The mandible exhibits an incisor process ending in irregular teeth, while the molar process is truncated. The lower lacinia of the maxillula is broadly rounded, and the upper lacinia is elongated with distinct teeth along its inner margin. The maxilla has subdivided upper endites and a slender, elongated palp. The scaphognathite of the maxilla tapers posteriorly and is adorned with numerous long, curved setae at its posterior end. The first maxilliped features a palp that terminates in a broad triangular form, and the second maxilliped has a reduced podobranch.

=== Abdominal segments and telson ===
Caridina longidigita possesses multiple abdominal segments, the sixth segment is approximately half the length of the carapace and shorter than the telson, while being twice as long as the fifth segment. The telson itself is 3.1 times longer than its width and lacks a terminating projection. On the distal half of the telson, there are four pairs of dorsal spinules. Additionally, four pairs of distal spines are present, with the lateral pair being the longest, followed by the intermediate pairs, and the median pair being the shortest. Both the telson and preanal carina bear spines. The shrimps uropodal diaeresis possesses 11 to 14 movable spinules.

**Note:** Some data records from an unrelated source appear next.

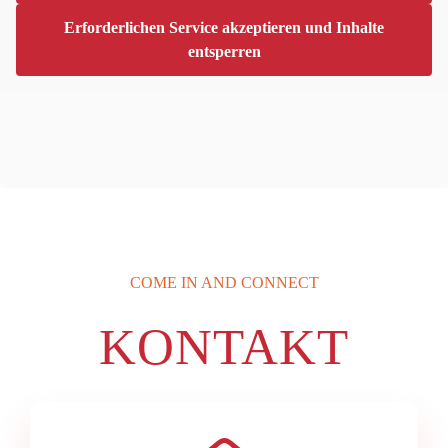
Erforderlichen Service akzeptieren und Inhalte
entsperren
COME IN AND CONNECT
KONTAKT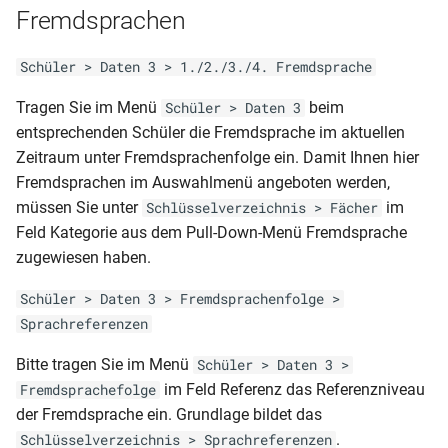
Qualifiziertem Abschluss)
Summendaten (akt.FS-Folge)
Schülerliste (Prüfungsfächer
Fremdsprachen
Fachwahlkarte)
RLP-GS-JZ (1. und 2. Klasse)
MVP-RS-AS.prt
Klassenliste mit
Schüler > Daten 3 > 1./2./3./4. Fremdsprache
Summendaten
Schülerliste (Prüfungsfächer
RLP-GS-HJZ_JZ (3. und 4.
MVP-RS-AZ
Tragen Sie im Menü
beim
Schüler > Daten 3
Qualifikationskarte)
Klassen-2 seitig dynamisch
Klassenliste mit
entsprechenden Schüler die Fremdsprache im aktuellen
2012)
MVP-RS-HJZ
Wahlpflichtfächern
Zeitraum unter Fremdsprachenfolge ein. Damit Ihnen hier
Schülerliste (Tagebuch mit
Fremdsprachen im Auswahlmenü angeboten werden,
Betrieben)
RLP-GS-HJZ (3. und 4.
MVP-RS-ÜZ
Klassenliste mit
müssen Sie unter
im
Schlüsselverzeichnis > Fächer
Klasse)
ausgeschulten Schülern
Feld Kategorie aus dem Pull-Down-Menü Fremdsprache
Schülerliste (gruppiert nach
zugewiesen haben.
Berufen mit Wohnort)
RLP-GS-HJZ (2. Klasse)
Klassenübersicht
Schüler > Daten 3 > Fremdsprachenfolge >
(Schülersumme nach
Schülerliste (gruppiert nach
RLP-GS-AZ
Sprachreferenzen
Ausbildungsort)
Berufen)
Bitte tragen Sie im Menü
RLP-GS-AZ (3. und 4. Klasse -
Schüler > Daten 3 >
Notenübersicht Endnoten
Schülerliste (gruppiert nach
2 seitig)
im Feld Referenz das Referenzniveau
Fremdsprachefolge
unterschiedlich
Betrieben)
der Fremdsprache ein. Grundlage bildet das
RLP-GS-AZ (3. und 4. Klasse -
.
Schlüsselverzeichnis > Sprachreferenzen
Notenübersicht Endnoten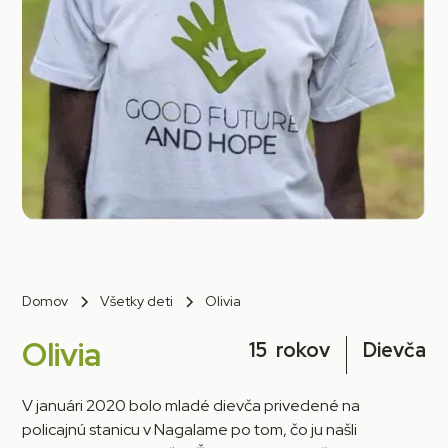
Domov
Všetky deti
Olivia
Olivia
15
rokov
Dievča
V januári 2020 bolo mladé dievča privedené na
policajnú stanicu v Nagalame po tom, čo ju našli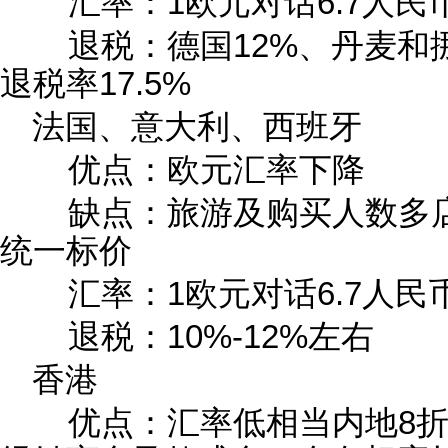
汇率：1欧元对话6.7人民
退税：德国12%、丹麦和挪
退税率17.5%
法国、意大利、西班牙
优点：欧元汇率下降
缺点：旅游及购买人数多店
统一标价
汇率：1欧元对话6.7人民
退税：10%-12%左右
香港
优点：汇率低相当内地8折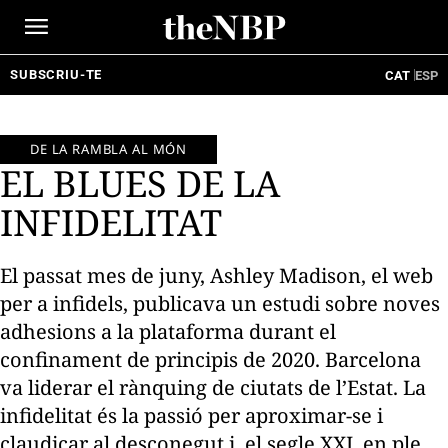
Ir
al
contenido
SUBSCRIU-TE
CAT
ESP
DE LA RAMBLA AL MÓN
EL BLUES DE LA
INFIDELITAT
El passat mes de juny, Ashley Madison, el web
per a infidels, publicava un estudi sobre noves
adhesions a la plataforma durant el
confinament de principis de 2020. Barcelona
va liderar el rànquing de ciutats de l’Estat. La
infidelitat és la passió per aproximar-se i
claudicar al desconegut i, el segle XXI, en ple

=== Reproductive structures ===
For male individuals, their first pleopod displays an endopod that is subtriangular and about 0.3 times the length of the exopod. No appendix interna is present in this context. Moving to the second pleopod, the appendix masculina is relatively short, reaching about half the length of the endopod. The appendix interna, also short, measures approximately 0.3 times the length of the appendix masculina.

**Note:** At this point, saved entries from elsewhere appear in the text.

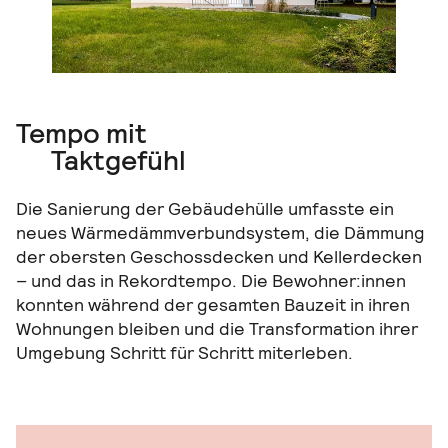
Tempo mit
Taktgefühl
Die Sanierung der Gebäudehülle umfasste ein
neues Wärmedämmverbundsystem, die Dämmung
der obersten Geschossdecken und Kellerdecken
– und das in Rekordtempo. Die Bewohner:innen
konnten während der gesamten Bauzeit in ihren
Wohnungen bleiben und die Transformation ihrer
Umgebung Schritt für Schritt miterleben.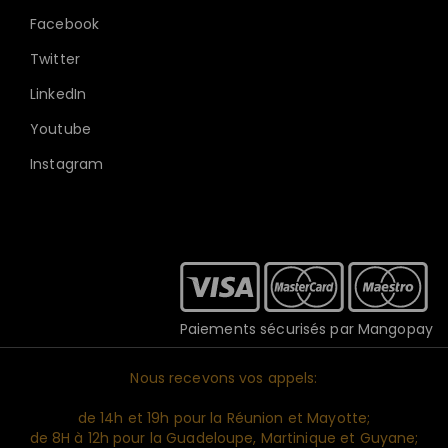
Facebook
Twitter
LinkedIn
Youtube
Instagram
Paiements sécurisés par Mangopay
Nous recevons vos appels:
de 14h et 19h pour la Réunion et Mayotte;
de 8H à 12h pour la Guadeloupe, Martinique et Guyane;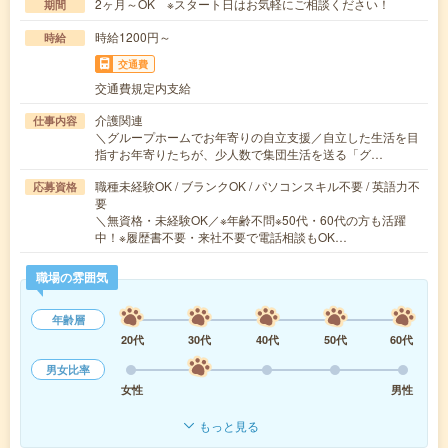
2ヶ月～OK ※スタート日はお気軽にご相談ください！
期間
時給1200円～
時給
交通費
交通費規定内支給
介護関連
仕事内容
＼グループホームでお年寄りの自立支援／自立した生活を目
指すお年寄りたちが、少人数で集団生活を送る「グ…
職種未経験OK / ブランクOK / パソコンスキル不要 / 英語力不
応募資格
要
＼無資格・未経験OK／※年齢不問※50代・60代の方も活躍
中！※履歴書不要・来社不要で電話相談もOK…
職場の雰囲気
年齢層
20代
30代
40代
50代
60代
男女比率
女性
男性
もっと見る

== Distribution and habitat ==
Caridina longidigita is an endemic species exclusively native to Lake Poso, located in Sulawesi, Indonesia. This freshwater lake spans an area of 323.2 square kilometers and serves as the only natural habitat for C. longidigita. C. longidigita can be found on the rocky shores of the lake, on gravel and sandy substrates. The species is frequently found underwater at depths below 3 meters where it can be found living on the surface of large boulders. Water temperature in the lake ranges from 24 °C to 29 °C (75 °F - 84 °F). The water is also alkaline ranging between 9 - 10 ph.

== Etymology ==
The species name longidigita combines two different Latin words, "long" and "digita" referring to its extremely long, fan-like fingers.